Problem statement » Each record below should be set down exactly.

Data to examine »
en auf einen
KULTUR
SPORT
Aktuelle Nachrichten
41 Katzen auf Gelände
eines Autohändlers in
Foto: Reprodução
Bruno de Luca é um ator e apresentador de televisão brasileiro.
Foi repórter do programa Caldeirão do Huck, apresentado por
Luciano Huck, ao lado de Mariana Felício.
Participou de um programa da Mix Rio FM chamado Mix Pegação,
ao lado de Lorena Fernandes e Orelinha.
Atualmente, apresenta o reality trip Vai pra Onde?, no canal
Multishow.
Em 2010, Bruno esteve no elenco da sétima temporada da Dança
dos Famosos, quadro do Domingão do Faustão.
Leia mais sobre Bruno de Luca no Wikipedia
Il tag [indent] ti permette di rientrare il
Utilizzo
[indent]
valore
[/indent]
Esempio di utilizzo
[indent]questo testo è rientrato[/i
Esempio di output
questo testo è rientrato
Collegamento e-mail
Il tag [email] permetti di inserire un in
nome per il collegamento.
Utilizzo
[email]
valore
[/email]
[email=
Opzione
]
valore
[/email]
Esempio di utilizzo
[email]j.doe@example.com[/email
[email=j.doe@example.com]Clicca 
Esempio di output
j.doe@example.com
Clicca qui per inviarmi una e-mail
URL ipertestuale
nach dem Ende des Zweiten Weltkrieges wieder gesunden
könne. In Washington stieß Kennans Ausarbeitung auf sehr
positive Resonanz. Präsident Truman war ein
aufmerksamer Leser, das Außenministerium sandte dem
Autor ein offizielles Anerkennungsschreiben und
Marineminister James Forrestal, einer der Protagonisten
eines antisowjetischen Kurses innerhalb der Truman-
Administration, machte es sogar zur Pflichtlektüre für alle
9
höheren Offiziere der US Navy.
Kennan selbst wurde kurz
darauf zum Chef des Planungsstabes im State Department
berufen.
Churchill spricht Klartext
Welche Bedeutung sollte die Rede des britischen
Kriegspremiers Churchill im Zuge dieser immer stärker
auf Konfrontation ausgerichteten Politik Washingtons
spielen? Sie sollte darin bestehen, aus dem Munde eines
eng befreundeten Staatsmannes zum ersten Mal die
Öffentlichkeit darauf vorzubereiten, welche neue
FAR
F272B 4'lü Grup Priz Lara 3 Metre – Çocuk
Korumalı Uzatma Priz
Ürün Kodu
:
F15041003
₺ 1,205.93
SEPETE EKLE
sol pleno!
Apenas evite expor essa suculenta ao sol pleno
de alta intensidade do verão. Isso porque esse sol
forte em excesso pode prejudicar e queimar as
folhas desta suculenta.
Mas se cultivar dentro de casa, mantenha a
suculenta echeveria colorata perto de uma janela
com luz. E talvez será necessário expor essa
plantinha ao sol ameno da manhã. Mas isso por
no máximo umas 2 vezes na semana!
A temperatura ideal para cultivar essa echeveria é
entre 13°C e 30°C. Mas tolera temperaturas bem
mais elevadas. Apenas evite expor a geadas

Task solution »
en auf einen
KULTUR
SPORT
Aktuelle Nachrichten
41 Katzen auf Gelände
eines Autohändlers in
Foto: Reprodução
Bruno de Luca é um ator e apresentador de televisão brasileiro.
Foi repórter do programa Caldeirão do Huck, apresentado por
Luciano Huck, ao lado de Mariana Felício.
Participou de um programa da Mix Rio FM chamado Mix Pegação,
ao lado de Lorena Fernandes e Orelinha.
Atualmente, apresenta o reality trip Vai pra Onde?, no canal
Multishow.
Em 2010, Bruno esteve no elenco da sétima temporada da Dança
dos Famosos, quadro do Domingão do Faustão.
Leia mais sobre Bruno de Luca no Wikipedia
Il tag [indent] ti permette di rientrare il
Utilizzo
[indent]
valore
[/indent]
Esempio di utilizzo
[indent]questo testo è rientrato[/i
Esempio di output
questo testo è rientrato
Collegamento e-mail
Il tag [email] permetti di inserire un in
nome per il collegamento.
Utilizzo
[email]
valore
[/email]
[email=
Opzione
]
valore
[/email]
Esempio di utilizzo
[email]j.doe@example.com[/email
[email=j.doe@example.com]Clicca 
Esempio di output
j.doe@example.com
Clicca qui per inviarmi una e-mail
URL ipertestuale
nach dem Ende des Zweiten Weltkrieges wieder gesunden
könne. In Washington stieß Kennans Ausarbeitung auf sehr
positive Resonanz. Präsident Truman war ein
aufmerksamer Leser, das Außenministerium sandte dem
Autor ein offizielles Anerkennungsschreiben und
Marineminister James Forrestal, einer der Protagonisten
eines antisowjetischen Kurses innerhalb der Truman-
Administration, machte es sogar zur Pflichtlektüre für alle
9
höheren Offiziere der US Navy.
Kennan selbst wurde kurz
darauf zum Chef des Planungsstabes im State Department
berufen.
Churchill spricht Klartext
Welche Bedeutung sollte die Rede des britischen
Kriegspremiers Churchill im Zuge dieser immer stärker
auf Konfrontation ausgerichteten Politik Washingtons
spielen? Sie sollte darin bestehen, aus dem Munde eines
eng befreundeten Staatsmannes zum ersten Mal die
Öffentlichkeit darauf vorzubereiten, welche neue
FAR
F272B 4'lü Grup Priz Lara 3 Metre – Çocuk
Korumalı Uzatma Priz
Ürün Kodu
:
F15041003
₺ 1,205.93
SEPETE EKLE
sol pleno!
Apenas evite expor essa suculenta ao sol pleno
de alta intensidade do verão. Isso porque esse sol
forte em excesso pode prejudicar e queimar as
folhas desta suculenta.
Mas se cultivar dentro de casa, mantenha a
suculenta echeveria colorata perto de uma janela
com luz. E talvez será necessário expor essa
plantinha ao sol ameno da manhã. Mas isso por
no máximo umas 2 vezes na semana!
A temperatura ideal para cultivar essa echeveria é
entre 13°C e 30°C. Mas tolera temperaturas bem
mais elevadas. Apenas evite expor a geadas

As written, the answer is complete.